**WORK TASK:**
Only lines containing the word "Superfly" belong in the answer; copy each one from the records.

··· INFORMATION SUPPLIED ···

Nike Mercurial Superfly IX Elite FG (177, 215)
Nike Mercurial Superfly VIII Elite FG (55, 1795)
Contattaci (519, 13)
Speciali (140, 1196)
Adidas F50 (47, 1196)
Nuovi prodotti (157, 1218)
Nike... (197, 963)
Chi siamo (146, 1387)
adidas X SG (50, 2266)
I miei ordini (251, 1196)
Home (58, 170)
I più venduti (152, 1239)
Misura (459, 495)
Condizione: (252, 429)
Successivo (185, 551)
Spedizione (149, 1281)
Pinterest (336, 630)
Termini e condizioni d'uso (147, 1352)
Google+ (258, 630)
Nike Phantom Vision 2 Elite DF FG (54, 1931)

···

**RESPONSE AREA:**
Nike Mercurial Superfly IX Elite FG (177, 215)
Nike Mercurial Superfly VIII Elite FG (55, 1795)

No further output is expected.